Exercise inputs –
────────────────
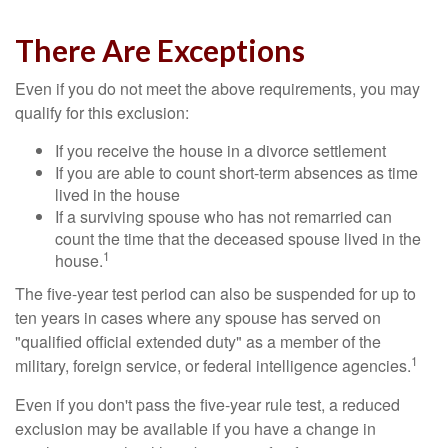
There Are Exceptions
Even if you do not meet the above requirements, you may
qualify for this exclusion:
If you receive the house in a divorce settlement
If you are able to count short-term absences as time
lived in the house
If a surviving spouse who has not remarried can
count the time that the deceased spouse lived in the
1
house.
The five-year test period can also be suspended for up to
ten years in cases where any spouse has served on
"qualified official extended duty" as a member of the
1
military, foreign service, or federal intelligence agencies.
Even if you don't pass the five-year rule test, a reduced
exclusion may be available if you have a change in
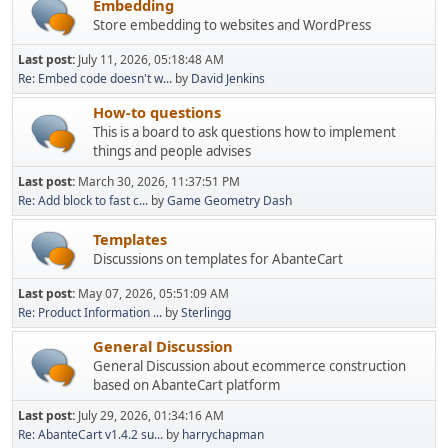
Embedding
Store embedding to websites and WordPress
Last post:
July 11, 2026, 05:18:48 AM
Re: Embed code doesn't w...
by
David Jenkins
How-to questions
This is a board to ask questions how to implement
things and people advises
Last post:
March 30, 2026, 11:37:51 PM
Re: Add block to fast c...
by
Game Geometry Dash
Templates
Discussions on templates for AbanteCart
Last post:
May 07, 2026, 05:51:09 AM
Re: Product Information ...
by
Sterlingg
General Discussion
General Discussion about ecommerce construction
based on AbanteCart platform
Last post:
July 29, 2026, 01:34:16 AM
Re: AbanteCart v1.4.2 su...
by
harrychapman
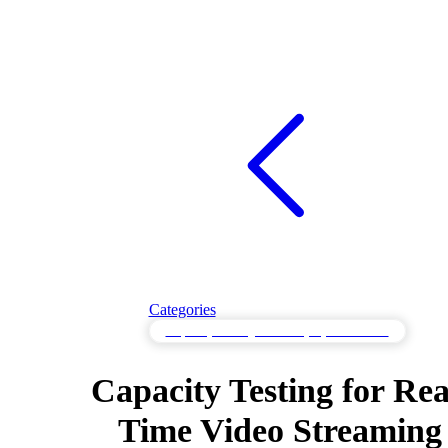
Categories
Capacity Testing to Identify System Limits
Capacity Testing for Rea
Time Video Streaming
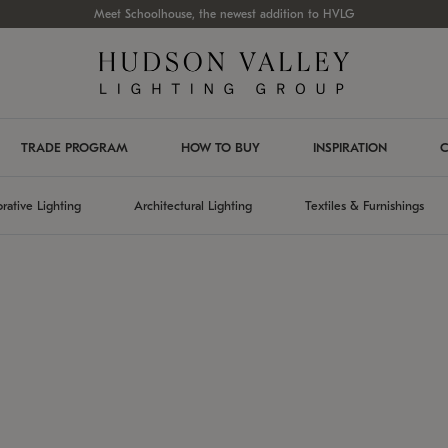
Meet Schoolhouse, the newest addition to HVLG
TRADE PROGRAM
HOW TO BUY
INSPIRATION
C
rative Lighting
Architectural Lighting
Textiles & Furnishings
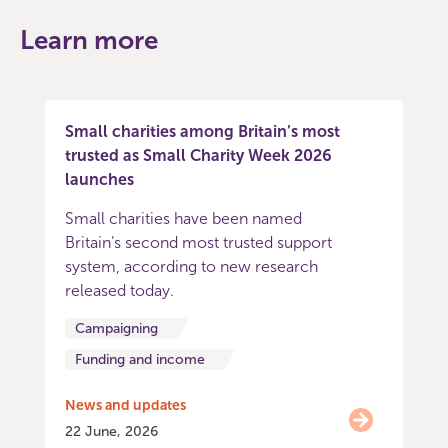
Learn more
Small charities among Britain’s most
trusted as Small Charity Week 2026
launches
Small charities have been named
Britain’s second most trusted support
system, according to new research
released today.
Campaigning
Funding and income
News and updates
22 June, 2026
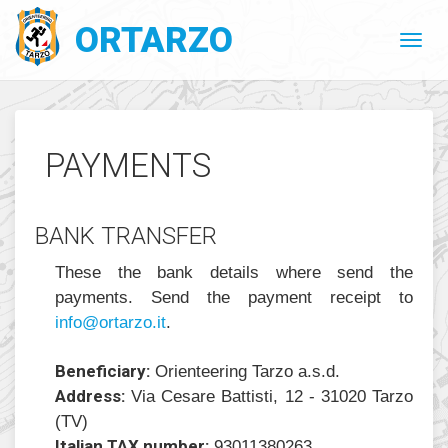
ORTARZO
PAYMENTS
BANK TRANSFER
These the bank details where send the
payments. Send the payment receipt to
@ofni
ratro
ti.oz
.
Beneficiary:
Orienteering Tarzo a.s.d.
Address:
Via Cesare Battisti, 12 - 31020 Tarzo
(TV)
Italian TAX number:
93011380263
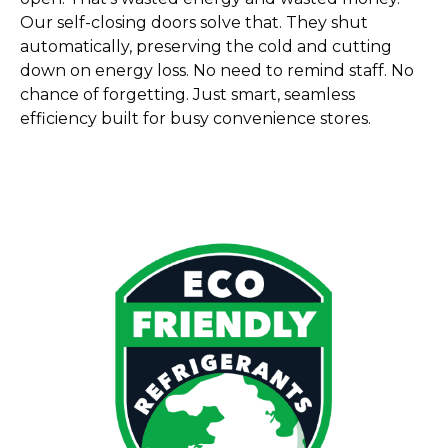
Our self-closing doors solve that. They shut
automatically, preserving the cold and cutting
down on energy loss. No need to remind staff. No
chance of forgetting. Just smart, seamless
efficiency built for busy convenience stores.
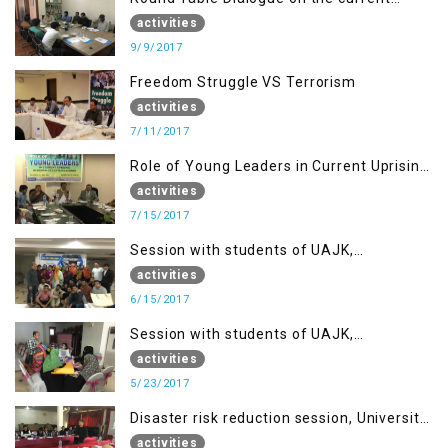
situation in IOK at KIIR Islamabad.
activities
9/9/2017
Freedom Struggle VS Terrorism
activities
7/11/2017
Role of Young Leaders in Current Uprising
in IOK, Regency Hotel Mirpur, AJK
activities
7/15/2017
Session with students of UAJK,
Muzaffarabad
activities
6/15/2017
Session with students of UAJK,
Muzaffarabad
activities
5/23/2017
Disaster risk reduction session, University
of Poonch Rawalakot, AJK
activities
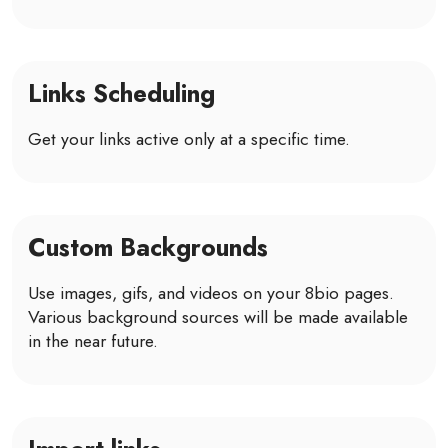
Links Scheduling
Get your links active only at a specific time.
Custom Backgrounds
Use images, gifs, and videos on your 8bio pages.
Various background sources will be made available
in the near future.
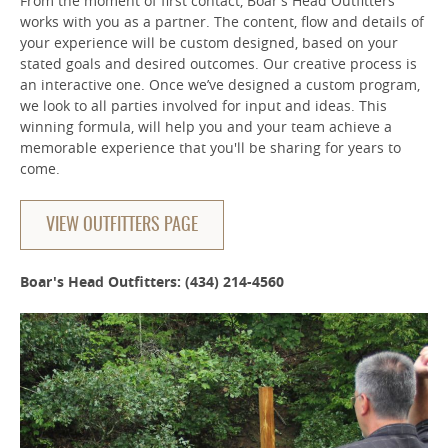
From the moment of first contact, Boar’s Head Outfitters
works with you as a partner. The content, flow and details of
your experience will be custom designed, based on your
stated goals and desired outcomes. Our creative process is
an interactive one. Once we’ve designed a custom program,
we look to all parties involved for input and ideas. This
winning formula, will help you and your team achieve a
memorable experience that you'll be sharing for years to
come.
VIEW OUTFITTERS PAGE
Boar's Head Outfitters: (434) 214-4560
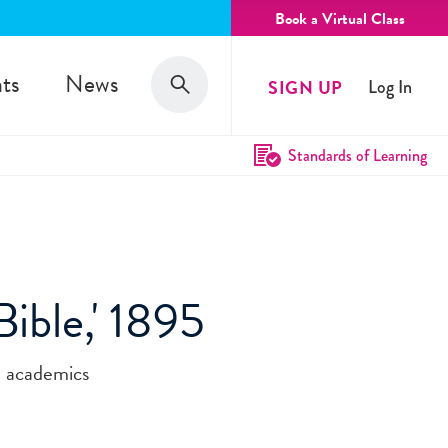
Book a Virtual Class
Search
ts
News
SIGN UP
Log In
Search
Standards of Learning
ible,' 1895
e academics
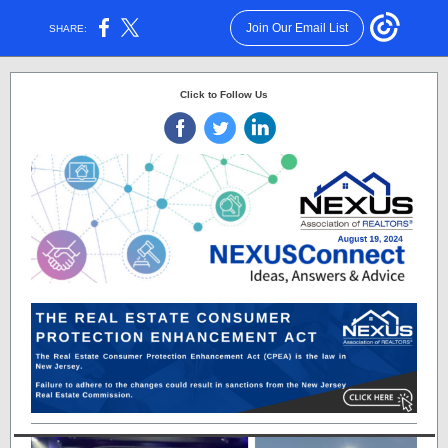
Join Our Email List
SHARE:
Click to Follow Us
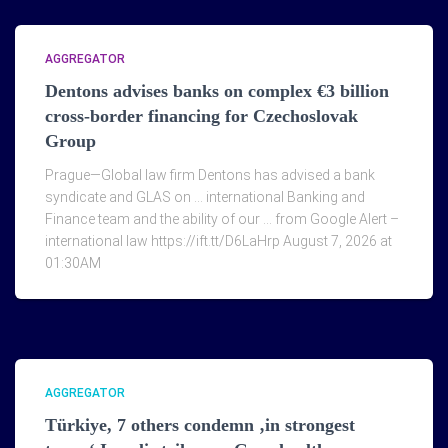
AGGREGATOR
Dentons advises banks on complex €3 billion
cross-border financing for Czechoslovak
Group
Prague—Global law firm Dentons has advised a bank
syndicate and GLAS on … international Banking and
Finance team and the ability of our … from Google Alert –
international law https://ift.tt/D6LaHrp August 7, 2026 at
01:30AM
AGGREGATOR
Türkiye, 7 others condemn ‚in strongest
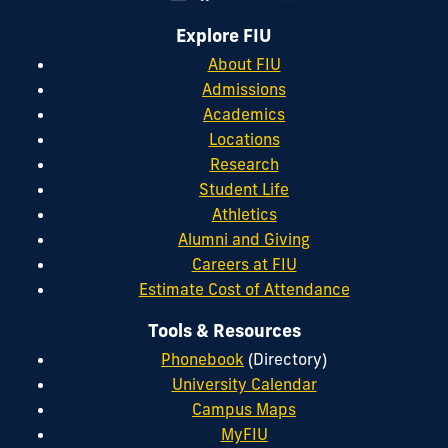
Explore FIU
About FIU
Admissions
Academics
Locations
Research
Student Life
Athletics
Alumni and Giving
Careers at FIU
Estimate Cost of Attendance
Tools & Resources
Phonebook
(Directory)
University Calendar
Campus Maps
MyFIU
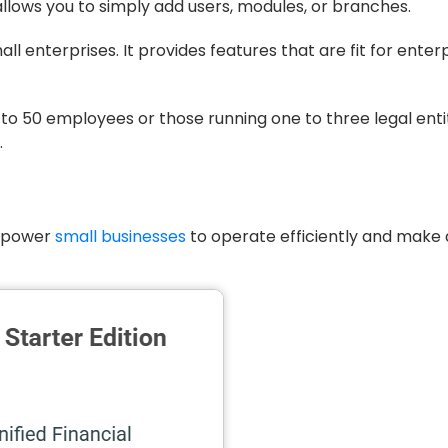
lows you to simply add users, modules, or branches.
mall enterprises. It provides features that are fit for enter
0 to 50 employees or those running one to three legal enti
.
empower
small businesses
to operate efficiently and make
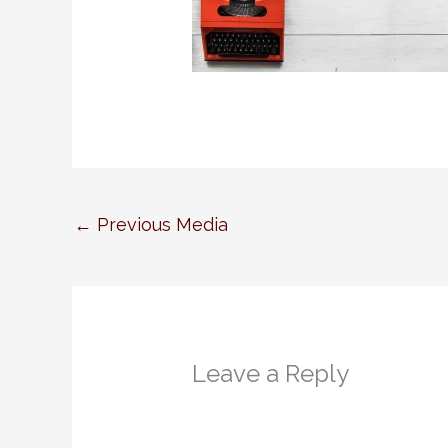
←
Previous Media
Leave a Reply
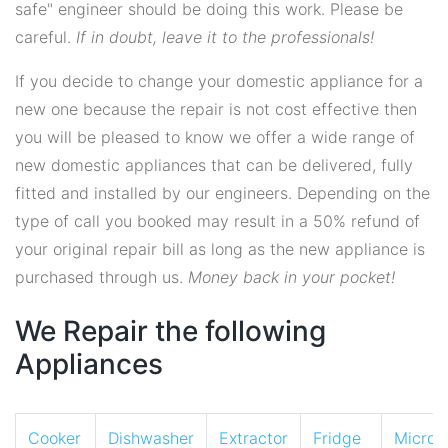
safe" engineer should be doing this work. Please be
careful.
If in doubt, leave it to the professionals!
If you decide to change your domestic appliance for a
new one because the repair is not cost effective then
you will be pleased to know we offer a wide range of
new domestic appliances that can be delivered, fully
fitted and installed by our engineers. Depending on the
type of call you booked may result in a 50% refund of
your original repair bill as long as the new appliance is
purchased through us.
Money back in your pocket!
We Repair the following
Appliances
Cooker
Dishwasher
Extractor
Fridge
Micro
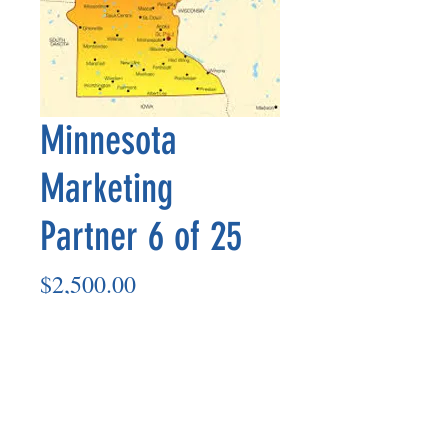
Minnesota
Marketing
Partner 6 of 25
Price
$2,500.00
Add to Cart
Marketing Partner’s payout is made
on the 8th of each month based on the
number of paid members in the prior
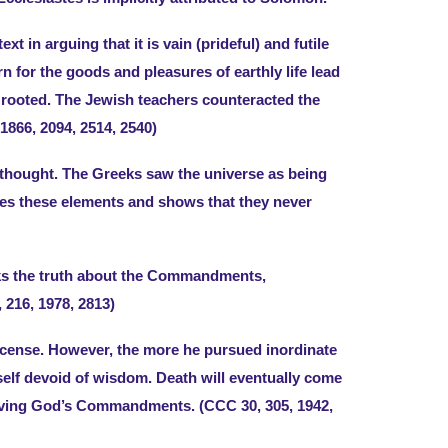
t in arguing that it is vain (prideful) and futile
n for the goods and pleasures of earthly life lead
e rooted. The Jewish teachers counteracted the
866, 2094, 2514, 2540)
n thought. The Greeks saw the universe as being
ines these elements and shows that they never
eeks the truth about the Commandments,
 216, 1978, 2813)
license. However, the more he pursued inordinate
self devoid of wisdom. Death will eventually come
o living God’s Commandments. (CCC 30, 305, 1942,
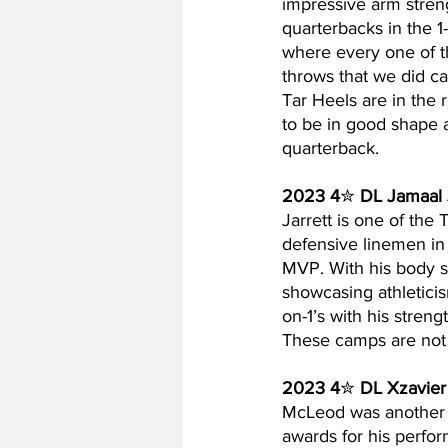
impressive arm streng
quarterbacks in the 1
where every one of th
throws that we did ca
Tar Heels are in the 
to be in good shape a
quarterback.
2023 4
✮ 
DL Jamaal 
Jarrett is one of the 
defensive linemen in
MVP. With his body st
showcasing athleticis
on-1’s with his streng
These camps are not r
2023 4
✮ 
DL Xzavie
McLeod was another on
awards for his perfor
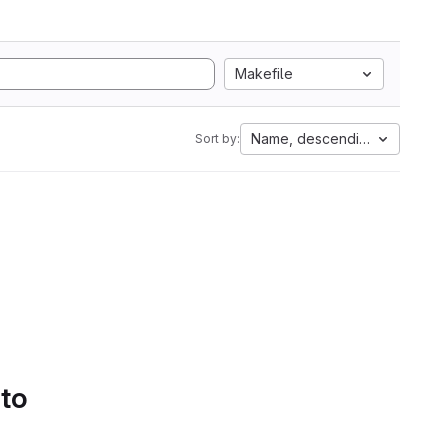
Makefile
Name, descending
Sort by:
 to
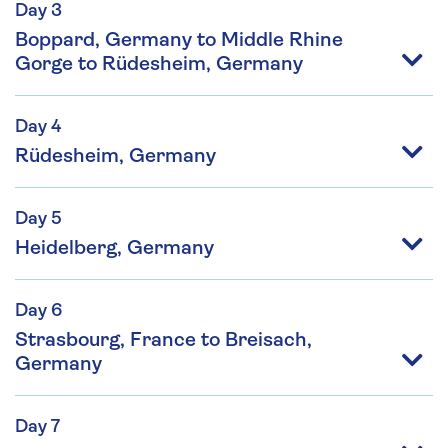
Day 3
Boppard, Germany to Middle Rhine
Gorge to Rüdesheim, Germany
Day 4
Rüdesheim, Germany
Day 5
Heidelberg, Germany
Day 6
Strasbourg, France to Breisach,
Germany
Day 7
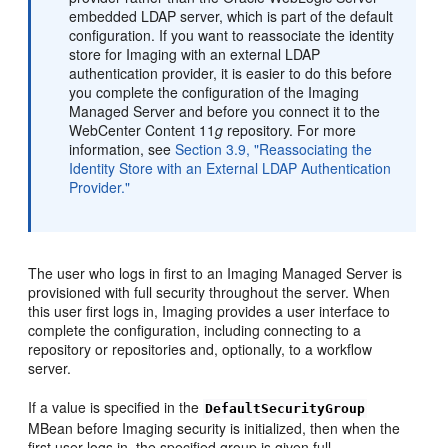
embedded LDAP server, which is part of the default
configuration. If you want to reassociate the identity
store for Imaging with an external LDAP
authentication provider, it is easier to do this before
you complete the configuration of the Imaging
Managed Server and before you connect it to the
WebCenter Content 11
g
repository. For more
information, see
Section 3.9, "Reassociating the
Identity Store with an External LDAP Authentication
Provider."
The user who logs in first to an Imaging Managed Server is
provisioned with full security throughout the server. When
this user first logs in, Imaging provides a user interface to
complete the configuration, including connecting to a
repository or repositories and, optionally, to a workflow
server.
If a value is specified in the
DefaultSecurityGroup
MBean before Imaging security is initialized, then when the
first user logs in, the specified group is given full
────────────────
What is needed –
Scan the data above, find each line with "number", and copy it.

Expected answer –
Italian TAX number:
number of paid members in the prior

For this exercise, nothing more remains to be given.